Monday 24th Oct 2016 - Logistics Manager

Short-term hire – a supply chain essential

Easy and reliable access to materials handling equipment on a short-term hire basis is an essential element in the supply chain process for every kind of modern business – large or small – as it is a certainty that the requirement will arise in every enterprise at some time.

We live in a consumer-driven society where the ready and constant availability of goods, whether it is food, luxury items or other essentials for modern living, are taken for granted. Furthermore, in the UK we expect these goods to be available for seven days a week, and for the shops to be open all hours.

To ensure reliable and consistent levels of availability to meet the expectations of the consumer, successful businesses have developed efficient, strategically located storage and distribution centres that also incorporate sophisticated warehouse management systems.

In Europe, UK companies were among the first to recognise the benefits of acquiring their materials handling equipment using various types of leasing and contract hire methods – usually with maintenance included. This method of acquisition has been identified by many businesses as the most cost-effective way of operating their supply chains, as well as being tax efficient, and with the added benefit that capital is released for other purposes.

Today, some 75% of handling equipment in the UK is acquired in this way rather than through outright purchase.

These contracts invariably entail key performance indicators, including guaranteed uptime and productivity ratios, which mean that the onus for meeting equipment shortfalls caused by peak demands, servicing or breakdown scenarios rests with the supplier of the contracted fleet.

The trend for leasing and contract hire has been accompanied by a growth in the outsourcing of a company’s entire materials handling operation to third-party storage and distribution specialists. This enables companies to concentrate on their core business.

Seasonal peaks

The UK is very fortunate in this respect, since there are excellent third-party distribution companies with international reputations who offer the unique skills and expertise required for this important function. The third-party specialists will in turn invariably acquire their handling equipment using the contract hire route.

Whether the supply chain is operated directly, or using third-party specialists, both have to cope with seasonal periods of peak demand such as Christmas, for example.

For the retail trade and supermarkets in particular, Christmas represents the ultimate test of the efficiency and reliability of any supply chain system.

During these exceptionally busy periods the retail outlets require much more frequent replenishment which, back at the distribution centres, entails significant increases in order picking volumes and storage retrieval operations, as well as marshalling and loading bay activities.

Other examples are cold stores where seasonal rises in activity are influenced by the weather, creating a greater demand for ice creams and other frozen products during the summer with the subsequent increase in stock turnover. Farmers and fruit and vegetable businesses will also take the short-term hire route to satisfy consumer demand during seasonal peaks.

The supply chain process adds cost to the product without adding to its value, so every modern business aims to achieve the optimum balance between providing an efficient service to its clients, but in the most cost-effective way to ensure handling costs are kept to a minimum. After all, an efficient service can only be sustained by a profitable operation.

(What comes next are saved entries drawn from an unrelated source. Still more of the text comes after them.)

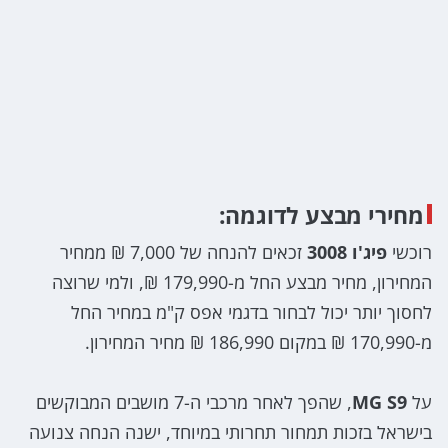
מחירי מבצע לדוגמה:
רוכשי
פיג'ו 3008
זכאים להנחה של 7,000 ₪ ממחיר
המחירון, מחיר מבצע החל מ-179,990 ₪, ולמי שרוצה
לחסוך יותר יכול לבחור בדגמי אפס ק"מ במחיר החל
מ-170,990 ₪ במקום 186,990 ₪ מחיר המחירון.
על
MG S9
, שהפך לאחר מרכבי ה-7 מושבים המבוקשים
בישראל בזכות תמחור תחרותי במיוחד, ישנה הנחה צנועה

This means having the right type and quantity of equipment to handle normal periods of activity with easy access to short-term rental equipment to meet seasonal and sometimes unexpected peak demands.

It makes no economic sense to have more trucks in the fleet than are necessary to run an efficient supply chain. The capital tied up in surplus and depreciating assets simpl`y to cope with peak demands can be put to more effective use elsewhere.

At Linde we have a fleet of some 10,000 short-term hire trucks available through our local national network companies, and the fleet-mix reflects the historical usage patterns in each region.

However, it is not sufficient to simply have any old trucks because the most important point is that they must also be reliable and productive. This means they must be reasonably modern with full service histories and, ideally, to have been regularly serviced by the equipment supplier.

The popularity of contract hire as a means of fleet acquisition in the UK has meant that the supplier must always have standby trucks available from its short-term hire fleet. Depending on the fleet size, or the intensity and type of application, it is sometimes necessary for the contracted equipment supplier to keep some short-term hire trucks on the customer’s site. This is to ensure cover is maintained to cope with frequent peaks as well as gaps created by the regular servicing schedules of the long-term contract hire equipment.

Easy access

The UK is an entrepreneurial society where there are a myriad of small businesses creating a dynamic, ever changing economy with many new business start-ups each year. All these small, growing businesses require materials handling equipment of one kind or another and, depending on their circumstances, will usually aim to acquire used equipment or use short-term hire trucks; and sometimes a combination of both.

It is a natural phenomenon of small, growing businesses that there will be more frequent demand peaks – both planned and unexpected. This in turn will require the use of short-term hire trucks, sometimes even for only a day. Easy access to short-term equipment is just as essential for these small companies as it is for the larger fleet users.